Problem requirements: Would you transcribe the records below exactly, omitting every picture?

*** Dataset entries ***

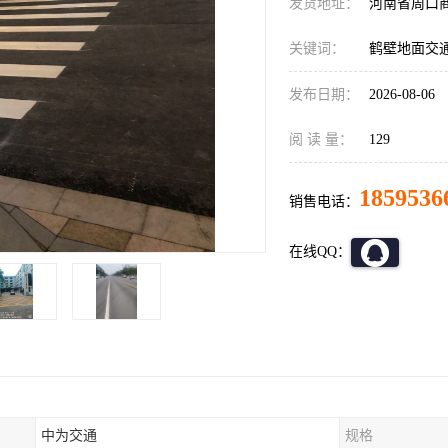
发货地址：
河南省周口
关键词：
鹤壁地面交
发布日期：
2026-08-06
阅 读 量：
129
1859536
销售电话：
在线QQ：
中为交通
规格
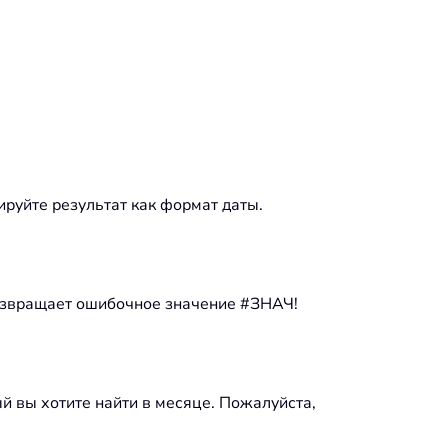
руйте результат как формат даты.
 возвращает ошибочное значение #ЗНАЧ!
ый вы хотите найти в месяце. Пожалуйста,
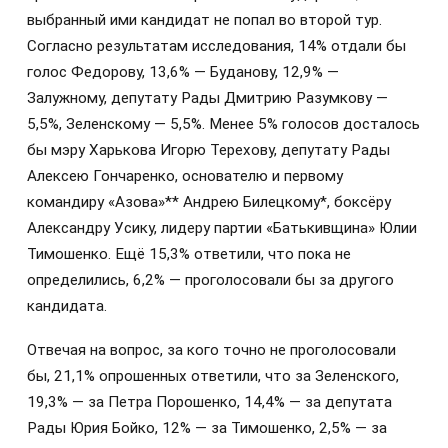
выбранный ими кандидат не попал во второй тур.
Согласно результатам исследования, 14% отдали бы
голос Федорову, 13,6% — Буданову, 12,9% —
Залужному, депутату Рады Дмитрию Разумкову —
5,5%, Зеленскому — 5,5%. Менее 5% голосов досталось
бы мэру Харькова Игорю Терехову, депутату Рады
Алексею Гончаренко, основателю и первому
командиру «Азова»** Андрею Билецкому*, боксёру
Александру Усику, лидеру партии «Батькивщина» Юлии
Тимошенко. Ещё 15,3% ответили, что пока не
определились, 6,2% — проголосовали бы за другого
кандидата.
Отвечая на вопрос, за кого точно не проголосовали
бы, 21,1% опрошенных ответили, что за Зеленского,
19,3% — за Петра Порошенко, 14,4% — за депутата
Рады Юрия Бойко, 12% — за Тимошенко, 2,5% — за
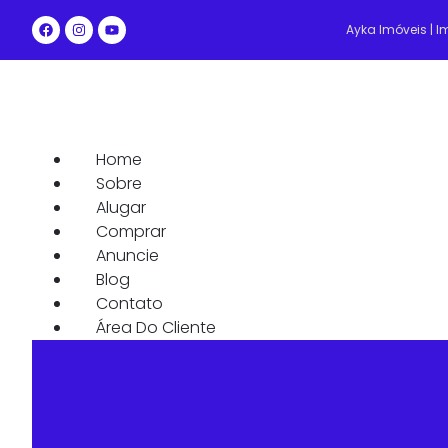
Ayka Imóveis | 
Home
Sobre
Alugar
Comprar
Anuncie
Blog
Contato
Área Do Cliente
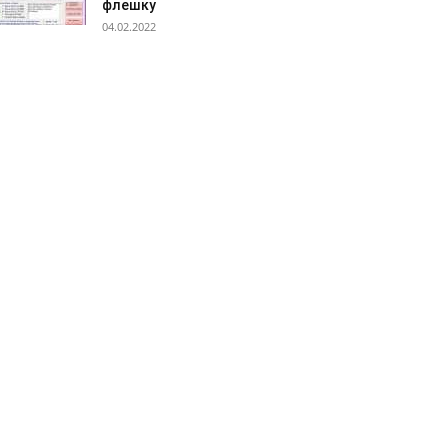
флешку
04.02.2022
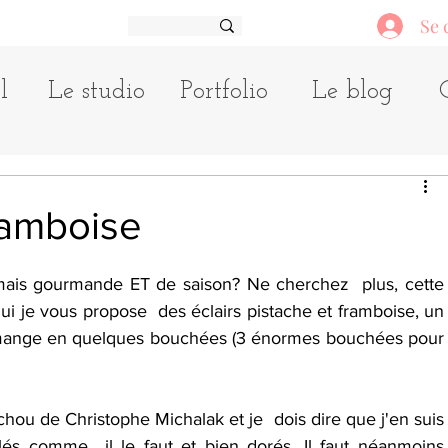
Se 
l
Le studio
Portfolio
Le blog
framboise
mais gourmande ET de saison? Ne cherchez  plus, cette 
hui je vous propose  des éclairs pistache et framboise, un 
e mange en quelques bouchées (3 énormes bouchées pour 
 chou de Christophe Michalak et je  dois dire que j'en suis 
flés comme  il le faut et bien dorés. Il faut néanmoins 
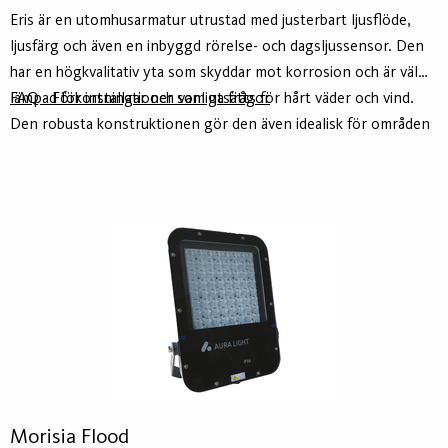
Eris är en utomhusarmatur utrustad med justerbart ljusflöde,
ljusfärg och även en inbyggd rörelse- och dagsljussensor. Den
har en högkvalitativ yta som skyddar mot korrosion och är väl
lämpad för installationer som utsätts för hårt väder och vind.
FAQ - Förkortningar och vanliga frågor
Den robusta konstruktionen gör den även idealisk för områden
med risk för fysisk påverkan eller vandalisering.
Morisia Flood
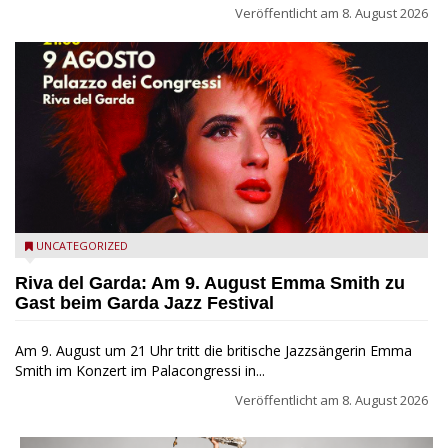
Veröffentlicht am
8. August 2026
Riva del Garda - Emma Smith zu Gast beim Garda Jazz
UNCATEGORIZED
Festival
Riva del Garda: Am 9. August Emma Smith zu
Gast beim Garda Jazz Festival
Am 9. August um 21 Uhr tritt die britische Jazzsängerin Emma
Smith im Konzert im Palacongressi in...
Veröffentlicht am
8. August 2026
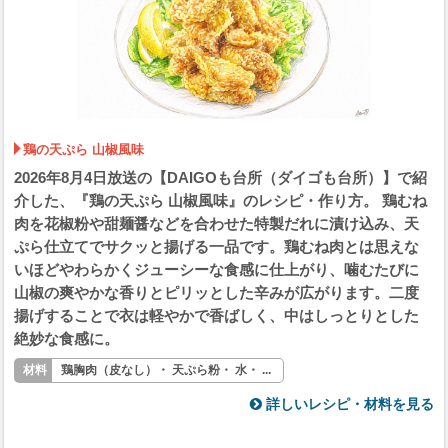
鶏の天ぷら 山椒風味
2026年8月4日放送の【DAIGOも台所（ダイゴも台所）】で紹
介した、『鶏の天ぷら 山椒風味』のレシピ・作り方。 鶏むね
肉を花椒粉や甜麺醤などを合わせた特製だれに漬け込み、天
ぷら仕立てでサクッと揚げる一品です。鶏むね肉とは思えな
いほどやわらかくジューシーな食感に仕上がり、噛むたびに
山椒の爽やかな香りとピリッとした辛みが広がります。二度
揚げすることで衣は軽やかで香ばしく、中はしっとりとした
絶妙な食感に。
鶏胸肉（皮なし）・ 天ぷら粉・ 水・ ...
詳しいレシピ・材料を見る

*** End of Dataset entries ***

Final answer:
发货地址：
河南省周口
关键词：
鹤壁地面交
发布日期：
2026-08-06
阅 读 量：
129
1859536
销售电话：
在线QQ：
中为交通
规格
руйте результат как формат даты.
 возвращает ошибочное значение #ЗНАЧ!
ый вы хотите найти в месяце. Пожалуйста,
выбранный ими кандидат не попал во второй тур.
Согласно результатам исследования, 14% отдали бы
голос Федорову, 13,6% — Буданову, 12,9% —
Залужному, депутату Рады Дмитрию Разумкову —
5,5%, Зеленскому — 5,5%. Менее 5% голосов досталось
бы мэру Харькова Игорю Терехову, депутату Рады
Алексею Гончаренко, основателю и первому
командиру «Азова»** Андрею Билецкому*, боксёру
Александру Усику, лидеру партии «Батькивщина» Юлии
Тимошенко. Ещё 15,3% ответили, что пока не
определились, 6,2% — проголосовали бы за другого
кандидата.
Отвечая на вопрос, за кого точно не проголосовали
бы, 21,1% опрошенных ответили, что за Зеленского,
19,3% — за Петра Порошенко, 14,4% — за депутата
Рады Юрия Бойко, 12% — за Тимошенко, 2,5% — за
Ayka Imóveis | 
Home
Sobre
Alugar
Comprar
Anuncie
Blog
Contato
Área Do Cliente
флешку
04.02.2022
Se 
l
Le studio
Portfolio
Le blog
framboise
mais gourmande ET de saison? Ne cherchez  plus, cette 
hui je vous propose  des éclairs pistache et framboise, un 
e mange en quelques bouchées (3 énormes bouchées pour 
 chou de Christophe Michalak et je  dois dire que j'en suis 
flés comme  il le faut et bien dorés. Il faut néanmoins 
Eris är en utomhusarmatur utrustad med justerbart ljusflöde,
ljusfärg och även en inbyggd rörelse- och dagsljussensor. Den
har en högkvalitativ yta som skyddar mot korrosion och är väl
lämpad för installationer som utsätts för hårt väder och vind.
FAQ - Förkortningar och vanliga frågor
Den robusta konstruktionen gör den även idealisk för områden
med risk för fysisk påverkan eller vandalisering.
Morisia Flood
Veröffentlicht am
8. August 2026
Riva del Garda - Emma Smith zu Gast beim Garda Jazz
UNCATEGORIZED
Festival
Riva del Garda: Am 9. August Emma Smith zu
Gast beim Garda Jazz Festival
Am 9. August um 21 Uhr tritt die britische Jazzsängerin Emma
Smith im Konzert im Palacongressi in...
Veröffentlicht am
8. August 2026
鶏の天ぷら 山椒風味
2026年8月4日放送の【DAIGOも台所（ダイゴも台所）】で紹
介した、『鶏の天ぷら 山椒風味』のレシピ・作り方。 鶏むね
肉を花椒粉や甜麺醤などを合わせた特製だれに漬け込み、天
ぷら仕立てでサクッと揚げる一品です。鶏むね肉とは思えな
いほどやわらかくジューシーな食感に仕上がり、噛むたびに
山椒の爽やかな香りとピリッとした辛みが広がります。二度
揚げすることで衣は軽やかで香ばしく、中はしっとりとした
絶妙な食感に。
鶏胸肉（皮なし）・ 天ぷら粉・ 水・ ...
詳しいレシピ・材料を見る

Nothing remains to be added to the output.